The following query shows the top 10 item added to cart by the most number of users.

-- Example: Top 10 items added to cart by most users.

SELECT
  item_id,
  item_name,
  COUNT(DISTINCT user_pseudo_id) AS user_count
FROM
  -- Replace table name.
  `bigquery-public-data.ga4_obfuscated_web_ecommerce.events_*`, UNNEST(items)
WHERE
  -- Replace date range.
  _TABLE_SUFFIX BETWEEN '20201101' AND '20210131'
  AND event_name IN ('add_to_cart')
GROUP BY
  1, 2
ORDER BY
  user_count DESC
LIMIT 10;

Average number of pageviews by purchaser type (purchasers vs non-purchasers)

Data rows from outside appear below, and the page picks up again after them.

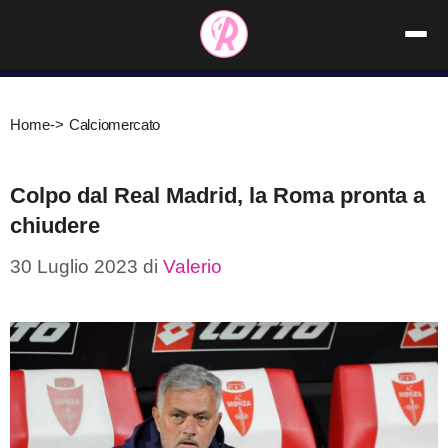
Vai
al
contenuto
Home
->
Calciomercato
Colpo dal Real Madrid, la Roma pronta a
chiudere
30 Luglio 2023
di
Valerio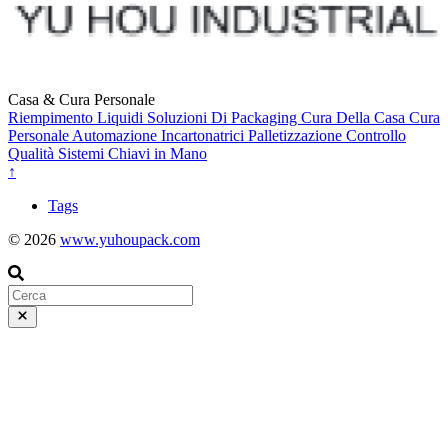
Casa & Cura Personale
Riempimento Liquidi
Soluzioni Di Packaging
Cura Della Casa
Cura
Personale
Automazione
Incartonatrici
Palletizzazione
Controllo
Qualità
Sistemi Chiavi in Mano
↑
Tags
© 2026
www.yuhoupack.com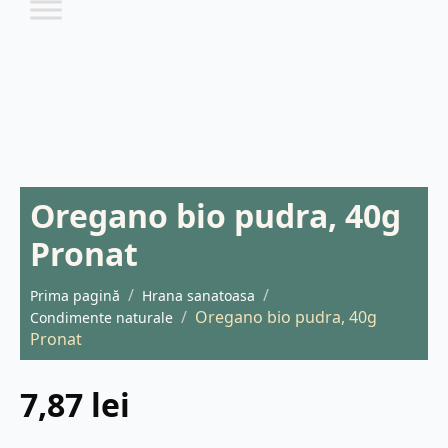
Oregano bio pudra, 40g
Pronat
Prima pagină
Hrana sanatoasa
Oregano bio pudra, 40g
Condimente naturale
Pronat
7,87
lei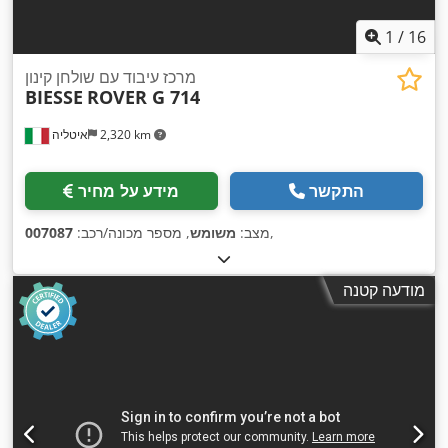
1
/
16
מרכז עיבוד עם שולחן קינון
BIESSE
ROVER G 714
2,320 km
איטליה
התקשר
מידע על מחיר
,
מצב:
משומש
, מספר מכונה/רכב:
007087
מודעה קטנה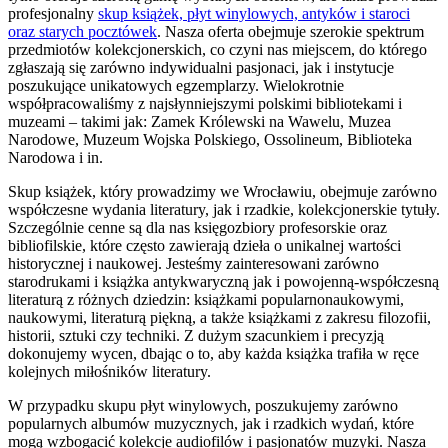
profesjonalny
skup książek, płyt winylowych, antyków i staroci
oraz starych pocztówek
. Nasza oferta obejmuje szerokie spektrum
przedmiotów kolekcjonerskich, co czyni nas miejscem, do którego
zgłaszają się zarówno indywidualni pasjonaci, jak i instytucje
poszukujące unikatowych egzemplarzy. Wielokrotnie
współpracowaliśmy z najsłynniejszymi polskimi bibliotekami i
muzeami – takimi jak: Zamek Królewski na Wawelu, Muzea
Narodowe, Muzeum Wojska Polskiego, Ossolineum, Biblioteka
Narodowa i in.
Skup książek, który prowadzimy we Wrocławiu, obejmuje zarówno
współczesne wydania literatury, jak i rzadkie, kolekcjonerskie tytuły.
Szczególnie cenne są dla nas księgozbiory profesorskie oraz
bibliofilskie, które często zawierają dzieła o unikalnej wartości
historycznej i naukowej. Jesteśmy zainteresowani zarówno
starodrukami i książka antykwaryczną jak i powojenną-współczesną
literaturą z różnych dziedzin: książkami popularnonaukowymi,
naukowymi, literaturą piękną, a także książkami z zakresu filozofii,
historii, sztuki czy techniki. Z dużym szacunkiem i precyzją
dokonujemy wycen, dbając o to, aby każda książka trafiła w ręce
kolejnych miłośników literatury.
W przypadku skupu płyt winylowych, poszukujemy zarówno
popularnych albumów muzycznych, jak i rzadkich wydań, które
mogą wzbogacić kolekcje audiofilów i pasjonatów muzyki. Nasza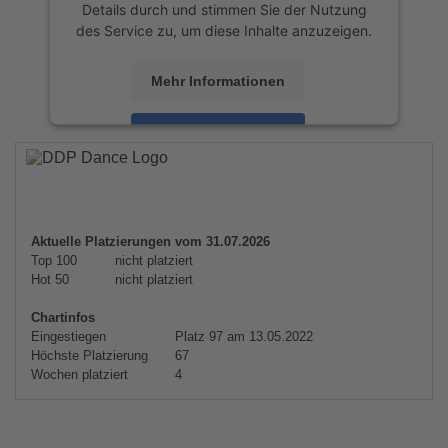
Details durch und stimmen Sie der Nutzung
des Service zu, um diese Inhalte anzuzeigen.
Mehr Informationen
Akzeptieren
powered by
Usercentrics Consent
Management Platform
&
eRecht24
Aktuelle Platzierungen vom 31.07.2026
Top 100
nicht platziert
Hot 50
nicht platziert
Chartinfos
Eingestiegen
Platz 97 am 13.05.2022
Höchste Platzierung
67
Wochen platziert
4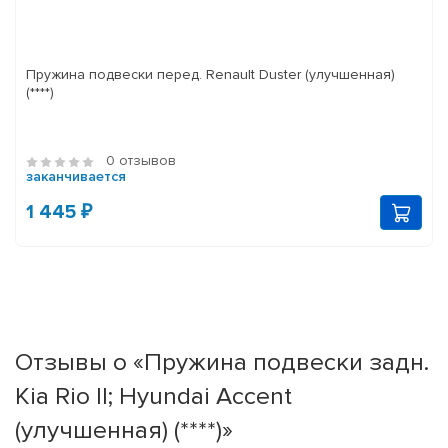
Пружина подвески перед. Renault Duster (улучшенная)
(****)
0 отзывов
заканчивается
1 445 ₽
Отзывы о «Пружина подвески задн.
Kia Rio II; Hyundai Accent
(улучшенная) (****)»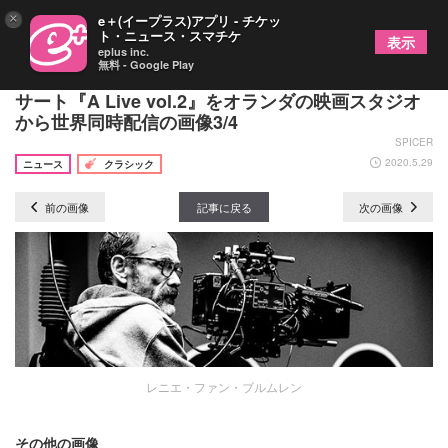
×
e＋(イープラス)アプリ - チケッ
ト・ニュース・スマチケ
表示
eplus inc.
無料 - Google Play
ピアニスト向井山朋子、ライブストリーミングコン
サート『A Live vol.2』をオランダの映画スタジオ
から世界同時配信の画像3/4
SPICER
2020.5.29
ニュース
クラシック
前の画像
記事に戻る
次の画像
レニエ・ファン・ブルムレン
その他の画像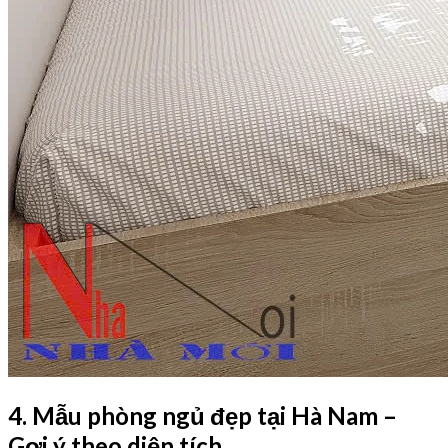
4. Mẫu phòng ngủ đẹp tại Hà Nam –
Gợi ý theo diện tích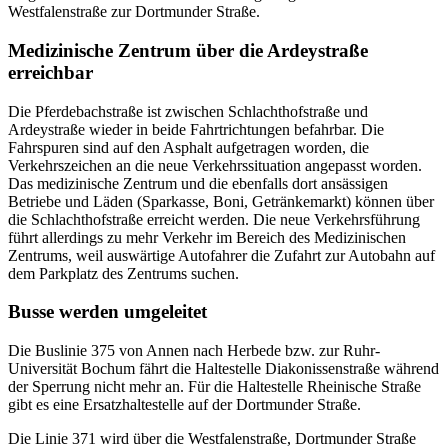
Westfalenstraße zur Dortmunder Straße.
Medizinische Zentrum über die Ardeystraße
erreichbar
Die Pferdebachstraße ist zwischen Schlachthofstraße und
Ardeystraße wieder in beide Fahrtrichtungen befahrbar. Die
Fahrspuren sind auf den Asphalt aufgetragen worden, die
Verkehrszeichen an die neue Verkehrssituation angepasst worden.
Das medizinische Zentrum und die ebenfalls dort ansässigen
Betriebe und Läden (Sparkasse, Boni, Getränkemarkt) können über
die Schlachthofstraße erreicht werden. Die neue Verkehrsführung
führt allerdings zu mehr Verkehr im Bereich des Medizinischen
Zentrums, weil auswärtige Autofahrer die Zufahrt zur Autobahn auf
dem Parkplatz des Zentrums suchen.
Busse werden umgeleitet
Die Buslinie 375 von Annen nach Herbede bzw. zur Ruhr-
Universität Bochum fährt die Haltestelle Diakonissenstraße während
der Sperrung nicht mehr an. Für die Haltestelle Rheinische Straße
gibt es eine Ersatzhaltestelle auf der Dortmunder Straße.
Die Linie 371 wird über die Westfalenstraße, Dortmunder Straße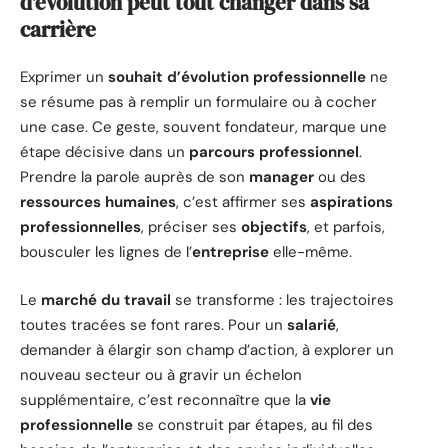
d’évolution peut tout changer dans sa
carrière
Exprimer un
souhait d’évolution professionnelle
ne
se résume pas à remplir un formulaire ou à cocher
une case. Ce geste, souvent fondateur, marque une
étape décisive dans un
parcours professionnel
.
Prendre la parole auprès de son
manager
ou des
ressources humaines
, c’est affirmer ses
aspirations
professionnelles
, préciser ses
objectifs
, et parfois,
bousculer les lignes de l’
entreprise
elle-même.
Le
marché du travail
se transforme : les trajectoires
toutes tracées se font rares. Pour un
salarié
,
demander à élargir son champ d’action, à explorer un
nouveau secteur ou à gravir un échelon
supplémentaire, c’est reconnaître que la
vie
professionnelle
se construit par étapes, au fil des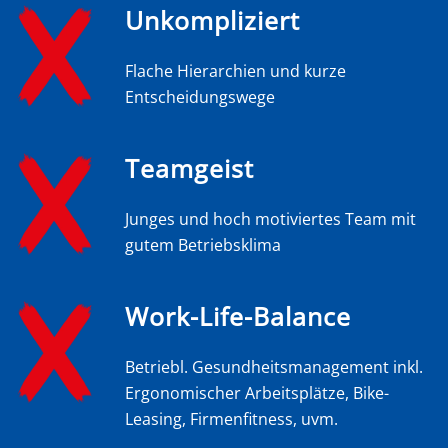
Unkompliziert
Flache Hierarchien und kurze
Entscheidungswege
Teamgeist
Junges und hoch motiviertes Team mit
gutem Betriebsklima
Work-Life-Balance
Betriebl. Gesundheitsmanagement inkl.
Ergonomischer Arbeitsplätze, Bike-
Leasing, Firmenfitness, uvm.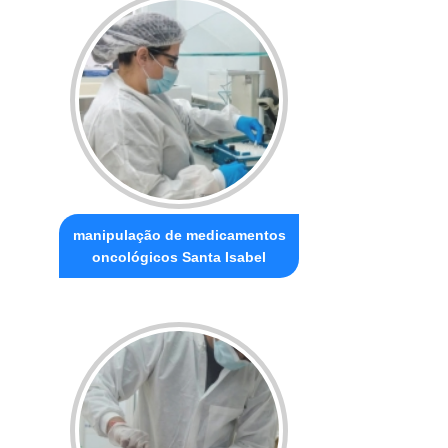
manipulação de medicamentos
oncológicos Santa Isabel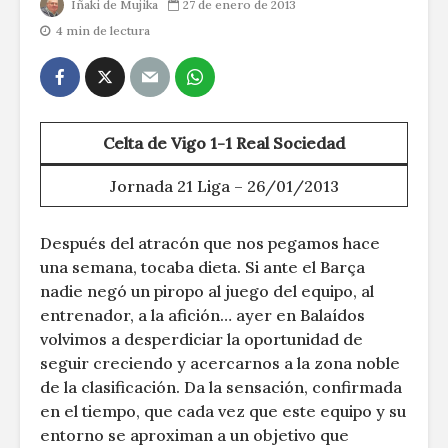
Iñaki de Mujika
27 de enero de 2013
4 min de lectura
Celta de Vigo 1-1 Real Sociedad
Jornada 21 Liga – 26/01/2013
Después del atracón que nos pegamos hace
una semana, tocaba dieta. Si ante el Barça
nadie negó un piropo al juego del equipo, al
entrenador, a la afición… ayer en Balaídos
volvimos a desperdiciar la oportunidad de
seguir creciendo y acercarnos a la zona noble
de la clasificación. Da la sensación, confirmada
en el tiempo, que cada vez que este equipo y su
entorno se aproximan a un objetivo que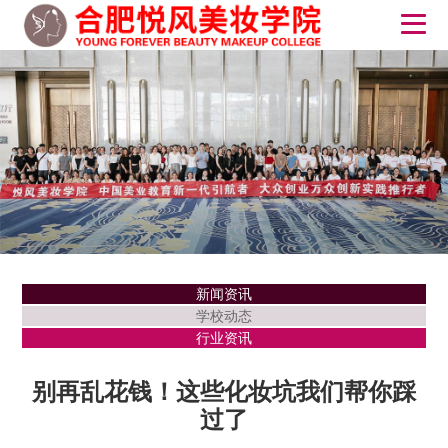
新闻资讯
学校动态
行业资讯
别再乱花钱！这些化妆坑我们帮你踩
过了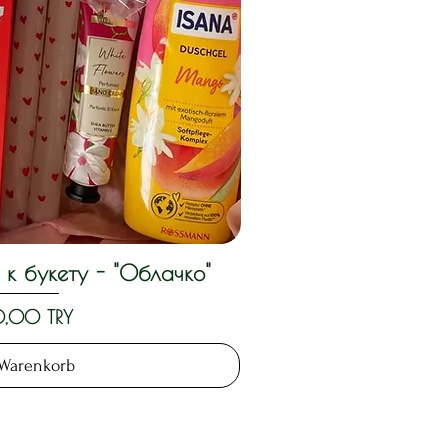
к букету - "Облачко"
llansicht
,00 TRY
 Warenkorb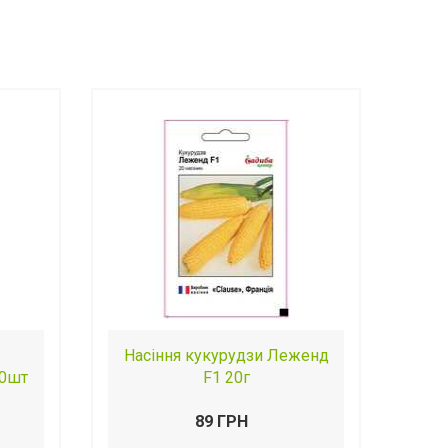
Насіння кукурудзи Леженд
20шт
F1 20г
89 ГРН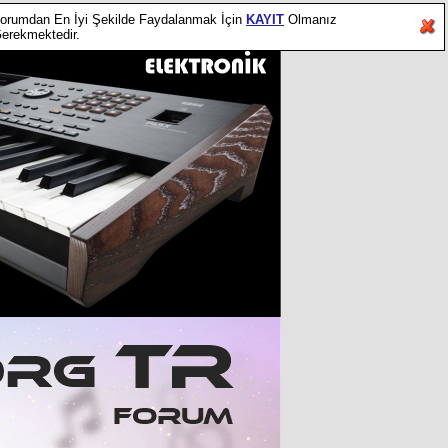
orumdan En İyi Şekilde Faydalanmak İçin
KAYIT
Olmanız
erekmektedir.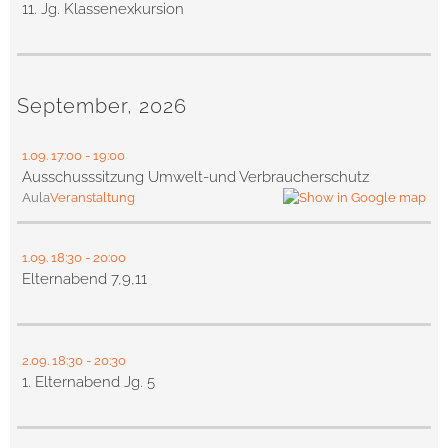
11. Jg. Klassenexkursion
September, 2026
1.09.
17:00
- 19:00
Ausschusssitzung Umwelt-und Verbraucherschutz
Aula
Veranstaltung
1.09.
18:30
- 20:00
Elternabend 7,9,11
2.09.
18:30
- 20:30
1. Elternabend Jg. 5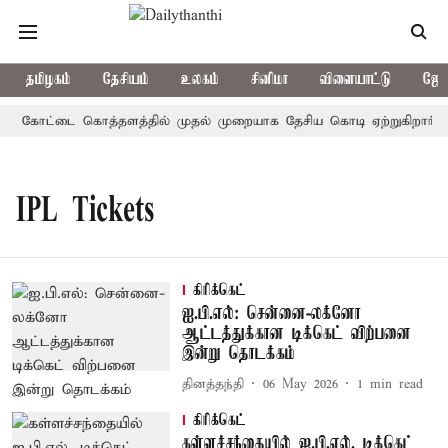
தமிழகம்
தேசியம்
உலகம்
சினிமா
விளையாட்டு
ஜோத
னம்: கோட்டை கொத்தளத்தில் முதல் முறையாக தேசிய கொடி ஏற்றுகிறார், மு
IPL Tickets
கிரிக்கெட்
ஐ.பி.எல்: சென்னை-லக்னோ
ஆட்டத்துக்கான டிக்கெட் விற்பனை
இன்று தொடக்கம்
தினத்தந்தி
06 May 2026
1
min read
கிரிக்கெட்
கள்ளச்சந்தையில் ஐ.பி.எல். டிக்கெட்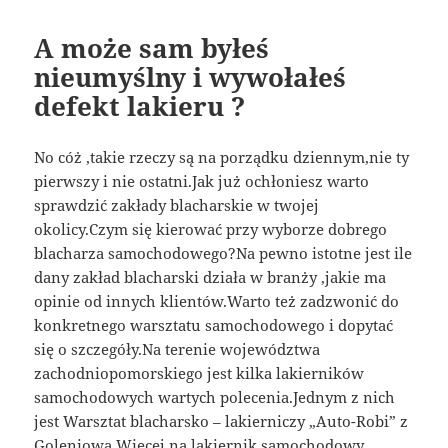
A może sam byłeś
nieumyślny i wywołałeś
defekt lakieru ?
No cóż ,takie rzeczy są na porządku dziennym,nie ty
pierwszy i nie ostatni.Jak już ochłoniesz warto
sprawdzić zakłady blacharskie w twojej
okolicy.Czym się kierować przy wyborze dobrego
blacharza samochodowego?Na pewno istotne jest ile
dany zakład blacharski działa w branży ,jakie ma
opinie od innych klientów.Warto też zadzwonić do
konkretnego warsztatu samochodowego i dopytać
się o szczegóły.Na terenie województwa
zachodniopomorskiego jest kilka lakierników
samochodowych wartych polecenia.Jednym z nich
jest Warsztat blacharsko – lakierniczy „Auto-Robi” z
Goleniowa.Więcej na
lakiernik samochodowy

The following query shows the average number of pageviews purchaser type (purchasers vs non-purchasers) of users:

-- Example: Average number of pageviews by purchaser type.

WITH
  UserInfo AS (
    SELECT
      user_pseudo_id,
      COUNTIF(event_name = 'page_view') AS page_view_count,
      COUNTIF(event_name IN ('in_app_purchase', 'purchase')) AS purchase_event_count
    -- Replace table name.
    FROM `bigquery-public-data.ga4_obfuscated_sample_ecommerce.events_*`
    -- Replace date range.
    WHERE _TABLE_SUFFIX BETWEEN '20201201' AND '20201202'
    GROUP BY 1
  )
SELECT
  (purchase_event_count > 0) AS purchaser,
  COUNT(*) AS user_count,
  SUM(page_view_count) AS total_page_views,
  SUM(page_view_count) / COUNT(*) AS avg_page_views,
FROM UserInfo
GROUP BY 1;

Sequence of pageviews

The following query shows the sequence of pageviews made by users during unique sessions:

-- Example: Sequence of pageviews.

SELECT
  user_pseudo_id,
  event_timestamp,
  (SELECT value.int_value FROM UNNEST(event_params) WHERE key = 'ga_session_id') AS ga_session_id,
  (SELECT value.string_value FROM UNNEST(event_params) WHERE key = 'page_location')
    AS page_location,
  (SELECT value.string_value FROM UNNEST(event_params) WHERE key = 'page_title') AS page_title
FROM
  -- Replace table name.
  `bigquery-public-data.ga4_obfuscated_sample_ecommerce.events_*`
WHERE
  event_name = 'page_view'
  -- Replace date range.
  AND _TABLE_SUFFIX BETWEEN '20201201' AND '20201202'
ORDER BY
  user_pseudo_id,
  ga_session_id,
  event_timestamp ASC;

Event parameter list

The following query lists all event parameters appearing in your dataset:

-- Example: List all available event parameters and count their occurrences.

SELECT
  EP.key AS event_param_key,
  COUNT(*) AS occurrences
FROM
  -- Replace table name.
  `bigquery-public-data.ga4_obfuscated_sample_ecommerce.events_*`, UNNEST(event_params) AS EP
WHERE
  -- Replace date range.
  _TABLE_SUFFIX BETWEEN '20201201' AND '20201202'
GROUP BY
  event_param_key
ORDER BY
  event_param_key ASC;

Joining with Google Ads

To retrieve additional Google Ads data for your GA4 events, set up the BigQuery Data Transfer Service for Google Ads, then join the collected_traffic_source.gclid from GA4 event data to the gclid field of ads_ClickStats_customer_id from the Google Ads transfer.

Keep in mind that the GA4 event data export creates a table for each day, while the Google Ads transfer populates a single ads_ClickStats_customer_id table per customer.